>>>
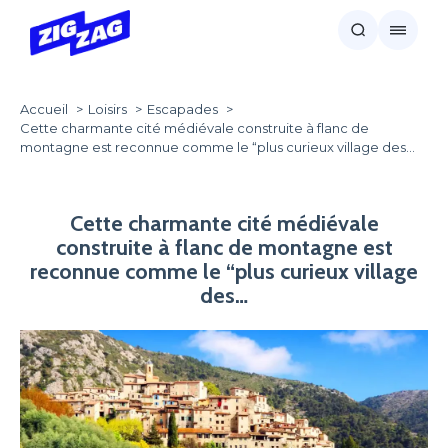
Accueil
Loisirs
Escapades
Cette charmante cité médiévale construite à flanc de
montagne est reconnue comme le “plus curieux village des…
Cette charmante cité médiévale
construite à flanc de montagne est
reconnue comme le “plus curieux village
des…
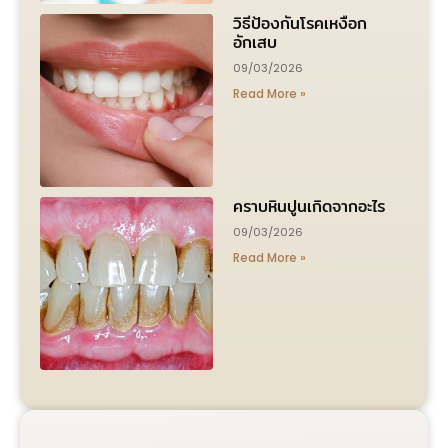
วิธีป้องกันโรคเหงือก
อักเสบ
09/03/2026
Read More »
คราบหินปูนเกิดจากอะไร
09/03/2026
Read More »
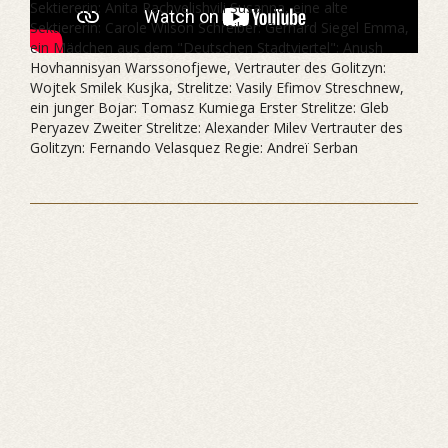
Sektiererin: Anita Rachvelishvili Susanna, eine alte
Sektiererin: Carole Wilson Schreiber: Gerhard Siegel Emma,
ein Mädchen aus dem "Deutschen Stadtviertel": Anush
Hovhannisyan Warssonofjewe, Vertrauter des Golitzyn:
Wojtek Smilek Kusjka, Strelitze: Vasily Efimov Streschnew,
ein junger Bojar: Tomasz Kumiega Erster Strelitze: Gleb
Peryazev Zweiter Strelitze: Alexander Milev Vertrauter des
Golitzyn: Fernando Velasquez Regie: Andreï Serban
<<<
# Task requirements:
Only the records are wanted, copied exactly, with the pictures dropped.

# Answer to this problem:
Accueil
Loisirs
Escapades
Cette charmante cité médiévale construite à flanc de
montagne est reconnue comme le “plus curieux village des…
Cette charmante cité médiévale
construite à flanc de montagne est
reconnue comme le “plus curieux village
des…
วิธีป้องกันโรคเหงือก
อักเสบ
09/03/2026
Read More »
คราบหินปูนเกิดจากอะไร
09/03/2026
Read More »
Sektiererin: Anita Rachvelishvili Susanna, eine alte
Sektiererin: Carole Wilson Schreiber: Gerhard Siegel Emma,
ein Mädchen aus dem "Deutschen Stadtviertel": Anush
Hovhannisyan Warssonofjewe, Vertrauter des Golitzyn:
Wojtek Smilek Kusjka, Strelitze: Vasily Efimov Streschnew,
ein junger Bojar: Tomasz Kumiega Erster Strelitze: Gleb
Peryazev Zweiter Strelitze: Alexander Milev Vertrauter des
Golitzyn: Fernando Velasquez Regie: Andreï Serban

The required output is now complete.